Quando cheguei em casa, a primeira coisa que fiz foi entrar no Facebook e falar: "Pessoal, estou bem, mas eu tenho amigos de quem não tive notícia ainda. Por favor, quando souberem, me avisem".

Tomei um banho, me dopei e dormi. No rádio, já estavam falando de mais de 30 mortos. Quando acordei, não lembro se já estavam em 200, mas era absurdo. Fiquei sabendo que os meus amigos que eu tinha certeza de que estavam comigo estavam internados. Os outros dois, que foram dar uma volta, morreram.

Me entristece bastante ver que a cidade não está vivendo esse momento. As pessoas só lembram que tem julgamento se ligarem a TV. O desaforamento para Porto Alegre machuca todo mundo. Saber tudo o que causou dá muita raiva hoje. A gente foi emboscado.
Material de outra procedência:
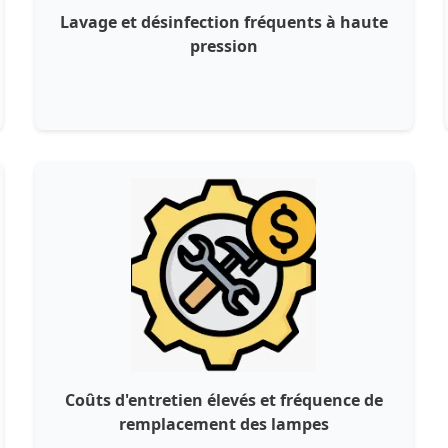
Lavage et désinfection fréquents à haute
pression
Coûts d'entretien élevés et fréquence de
remplacement des lampes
Aquela pessoa que eu fui não volta, perdi muito de mim. Tive que me reencontrar e foi um longo trabalho.

Quero acompanhar pelo menos a primeira semana do julgamento. Vou indo conforme eu aguentar. Tem como se preparar, mas acho que não tem como estar preparado.

​Acho que vai definir não só o que passou, vai legitimar uma luta ou vai nos dar um golpe. Anseio muito por esse momento e tenho fé na Justiça. A nossa luta é também para que nunca mais ninguém precise passar por isso.